╭─ Task inputs
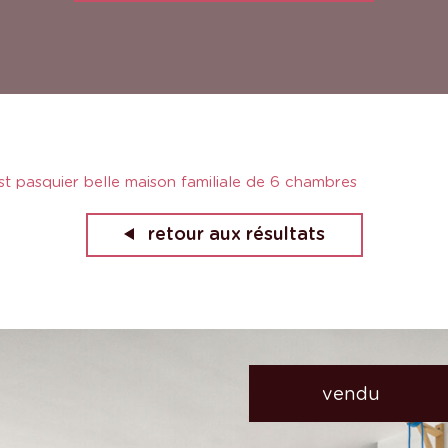
st pasquier belle maison familiale de 6 chambres
retour aux résultats
vendu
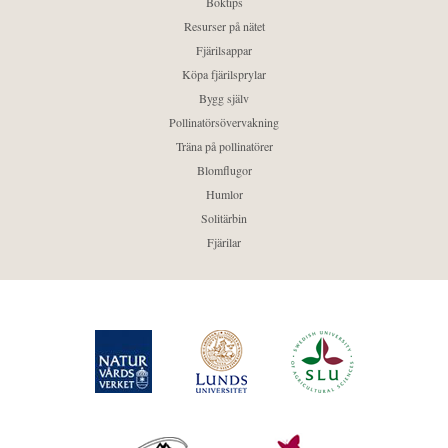
Boktips
Resurser på nätet
Fjärilsappar
Köpa fjärilsprylar
Bygg själv
Pollinatörsövervakning
Träna på pollinatörer
Blomflugor
Humlor
Solitärbin
Fjärilar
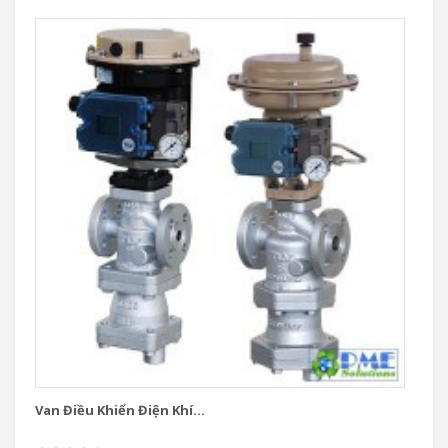
Van Điều Khiển Điện Khí...
Va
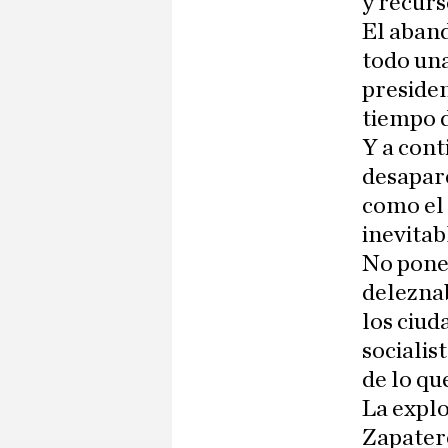
y recurs
El aban
todo un
presiden
tiempo d
Y a cont
desapare
como el 
inevitab
No poner
deleznab
los ciud
socialis
de lo qu
La explo
Zapatero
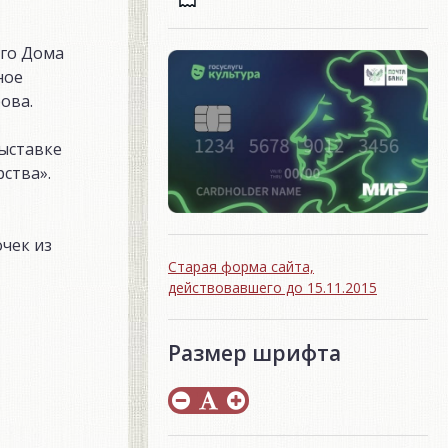
ого Дома
ное
ова.
ыставке
ства».
чек из
Старая форма сайта,
действовавшего до 15.11.2015
Размер шрифта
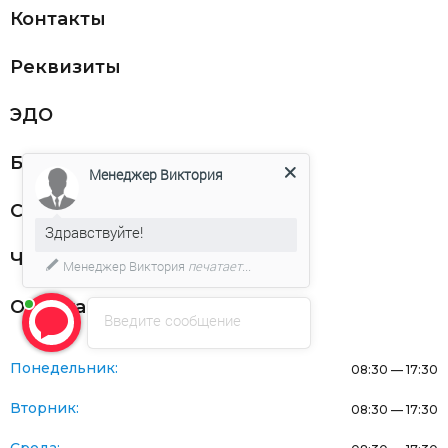
Контакты
Реквизиты
ЭДО
Благодарности
Менеджер Виктория
Статьи
Здравствуйте!
Частникам
Менеджер Виктория
печатает...
Оферта
Введите сообщение
Понедельник:
08:30 — 17:30
Вторник:
08:30 — 17:30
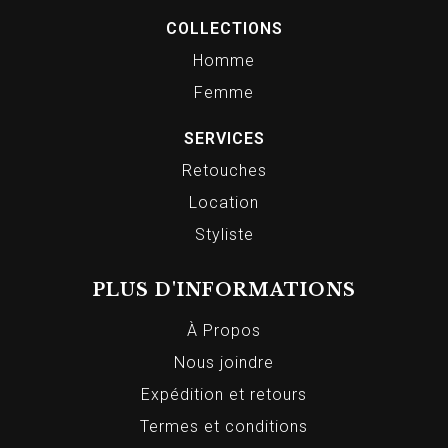
COLLECTIONS
Homme
Femme
SERVICES
Retouches
Location
Styliste
PLUS D'INFORMATIONS
À Propos
Nous joindre
Expédition et retours
Termes et conditions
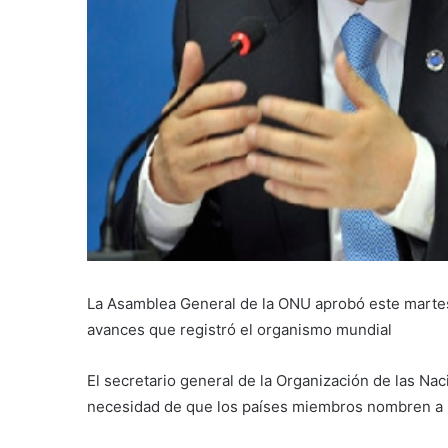
La Asamblea General de la ONU aprobó este martes
avances que registró el organismo mundial
El secretario general de la Organización de las N
necesidad de que los países miembros nombren a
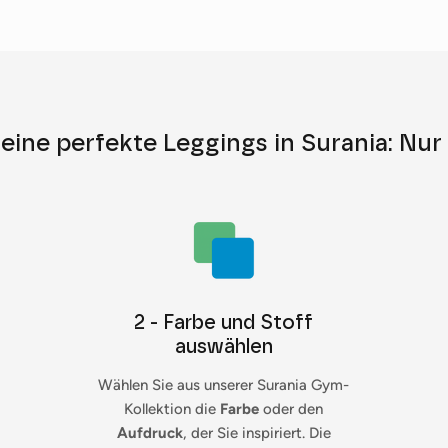
eine perfekte Leggings in Surania: Nur 
2 - Farbe und Stoff
auswählen
Wählen Sie aus unserer Surania Gym-
Kollektion die
Farbe
oder den
Aufdruck
, der Sie inspiriert. Die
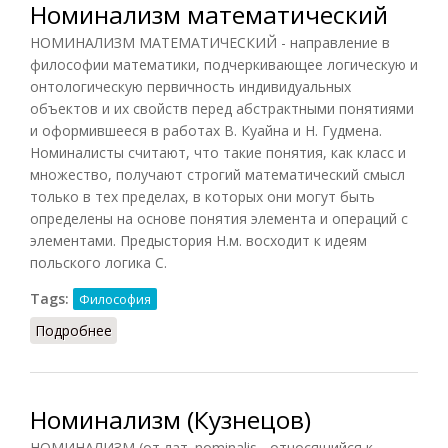
Номинализм математический
НОМИНАЛИЗМ МАТЕМАТИЧЕСКИЙ - направление в
философии математики, подчеркивающее логическую и
онтологическую первичность индивидуальных
объектов и их свойств перед абстрактными понятиями
и оформившееся в работах В. Куайна и Н. Гудмена.
Номиналисты считают, что такие понятия, как класс и
множество, получают строгий математический смысл
только в тех пределах, в которых они могут быть
определены на основе понятия элемента и операций с
элементами. Предыстория Н.м. восходит к идеям
польского логика С.
Tags:
Философия
Подробнее
о Номинализм математический
Номинализм (Кузнецов)
НОМИНАЛИЗМ (от лат. nominalis - относящийся к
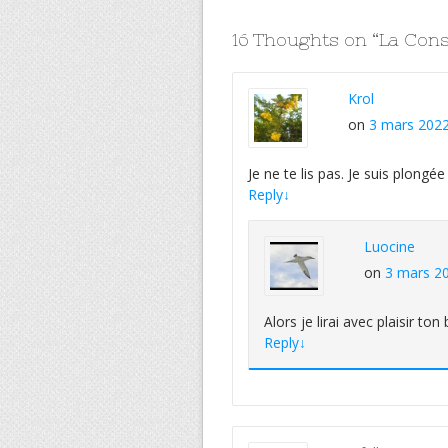
16 Thoughts on “
La Cons
Krol
on
3 mars 2022
Je ne te lis pas. Je suis plongé
Reply
↓
Luocine
on
3 mars 20
Alors je lirai avec plaisir ton b
Reply
↓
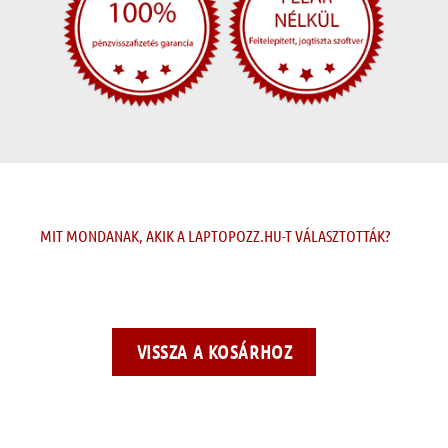
MIT MONDANAK, AKIK A LAPTOPOZZ.HU-T VÁLASZTOTTÁK?
VISSZA A KOSÁRHOZ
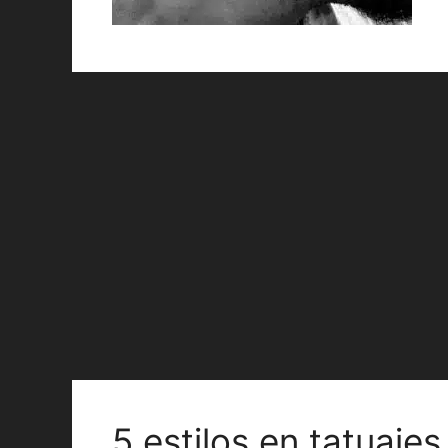
5 estilos en tatuaje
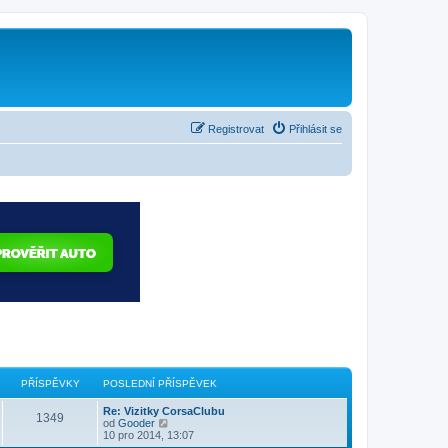
Registrovat
Přihlásit se
PŘÍSPĚVKY
POSLEDNÍ PŘÍSPĚVEK
Re: Vizitky CorsaClubu
1349
Z
od
Gooder
o
10 pro 2014, 13:07
b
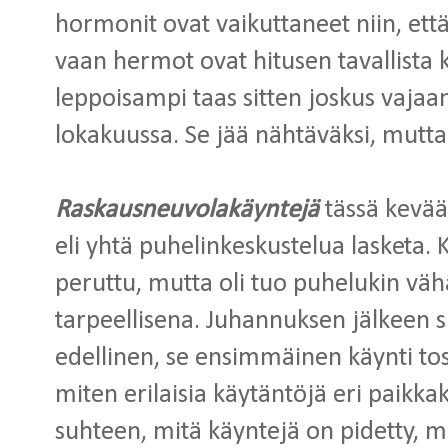
hormonit ovat vaikuttaneet niin, että
vaan hermot ovat hitusen tavallista
leppoisampi taas sitten joskus vaja
lokakuussa. Se jää nähtäväksi, mutta 
Raskausneuvolakäyntejä
tässä kevääll
eli yhtä puhelinkeskustelua lasketa.
peruttu, mutta oli tuo puhelukin väh
tarpeellisena. Juhannuksen jälkeen s
edellinen, se ensimmäinen käynti tos
miten erilaisia käytäntöjä eri paikkak
suhteen, mitä käyntejä on pidetty, m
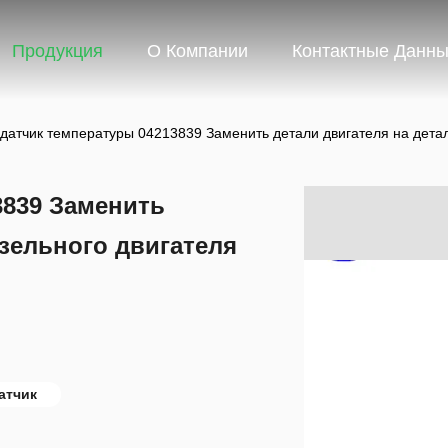
Продукция
О Компании
Контактные Данн
датчик температуры 04213839 Заменить детали двигателя на детал
3839 Заменить
изельного двигателя
атчик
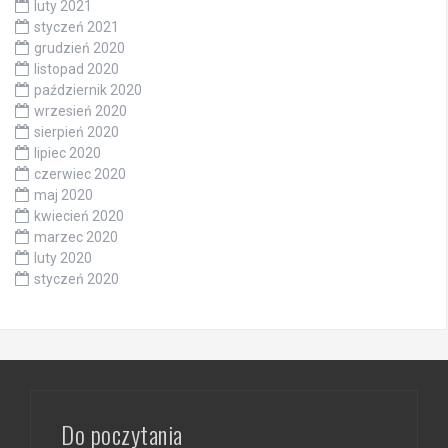
luty 2021
styczeń 2021
grudzień 2020
listopad 2020
październik 2020
wrzesień 2020
sierpień 2020
lipiec 2020
czerwiec 2020
maj 2020
kwiecień 2020
marzec 2020
luty 2020
styczeń 2020
Do poczytania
╰─
Work item
Make an exact printout of the listing above, omitting the images.

Reply
st pasquier belle maison familiale de 6 chambres
retour aux résultats
vendu
Boktips
Resurser på nätet
Fjärilsappar
Köpa fjärilsprylar
Bygg själv
Pollinatörsövervakning
Träna på pollinatörer
Blomflugor
Humlor
Solitärbin
Fjärilar
Van Điều Khiển Điện Khí...
Va
y recurs
El aban
todo un
presiden
tiempo d
Y a cont
desapare
como el 
inevitab
No poner
deleznab
los ciud
socialis
de lo qu
La explo
Zapatero
ого Дома
ное
ова.
ыставке
ства».
чек из
Старая форма сайта,
действовавшего до 15.11.2015
Размер шрифта
Контакты
Реквизиты
ЭДО
Благодарности
Менеджер Виктория
Статьи
Здравствуйте!
Частникам
Менеджер Виктория
печатает...
Оферта
Введите сообщение
Понедельник:
08:30 — 17:30
Вторник:
08:30 — 17:30
COLLECTIONS
Homme
Femme
SERVICES
Retouches
Location
Styliste
PLUS D'INFORMATIONS
À Propos
Nous joindre
Expédition et retours
Termes et conditions
La Asamblea General de la ONU aprobó este martes
avances que registró el organismo mundial
El secretario general de la Organización de las N
necesidad de que los países miembros nombren a
eine perfekte Leggings in Surania: Nur 
2 - Farbe und Stoff
auswählen
Wählen Sie aus unserer Surania Gym-
Kollektion die
Farbe
oder den
Aufdruck
, der Sie inspiriert. Die
Номинализм математический
НОМИНАЛИЗМ МАТЕМАТИЧЕСКИЙ - направление в
философии математики, подчеркивающее логическую и
онтологическую первичность индивидуальных
объектов и их свойств перед абстрактными понятиями
и оформившееся в работах В. Куайна и Н. Гудмена.
Номиналисты считают, что такие понятия, как класс и
множество, получают строгий математический смысл
только в тех пределах, в которых они могут быть
определены на основе понятия элемента и операций с
элементами. Предыстория Н.м. восходит к идеям
польского логика С.
Tags:
Философия
Подробнее
о Номинализм математический
Номинализм (Кузнецов)
НОМИНАЛИЗМ (от лат. nominalis - относящийся к
16 Thoughts on “
La Cons
Krol
on
3 mars 2022
Je ne te lis pas. Je suis plongé
Reply
↓
Luocine
on
3 mars 20
Alors je lirai avec plaisir ton b
Reply
↓
MIT MONDANAK, AKIK A LAPTOPOZZ.HU-T VÁLASZTOTTÁK?
VISSZA A KOSÁRHOZ
5 estilos en tatuaje
Registrovat
Přihlásit se
PŘÍSPĚVKY
POSLEDNÍ PŘÍSPĚVEK
Re: Vizitky CorsaClubu
1349
Z
od
Gooder
o
10 pro 2014, 13:07
b
hormonit ovat vaikuttaneet niin, että
vaan hermot ovat hitusen tavallista
leppoisampi taas sitten joskus vaja
lokakuussa. Se jää nähtäväksi, mutta 
Raskausneuvolakäyntejä
tässä kevääll
eli yhtä puhelinkeskustelua lasketa.
peruttu, mutta oli tuo puhelukin väh
tarpeellisena. Juhannuksen jälkeen s
edellinen, se ensimmäinen käynti tos
miten erilaisia käytäntöjä eri paikkak
suhteen, mitä käyntejä on pidetty, m
Продукция
О Компании
Контактные Данн
датчик температуры 04213839 Заменить детали двигателя на детал
3839 Заменить
изельного двигателя
атчик
luty 2021
styczeń 2021
grudzień 2020
listopad 2020
październik 2020
wrzesień 2020
sierpień 2020
lipiec 2020
czerwiec 2020
maj 2020
kwiecień 2020
marzec 2020
luty 2020
styczeń 2020
Do poczytania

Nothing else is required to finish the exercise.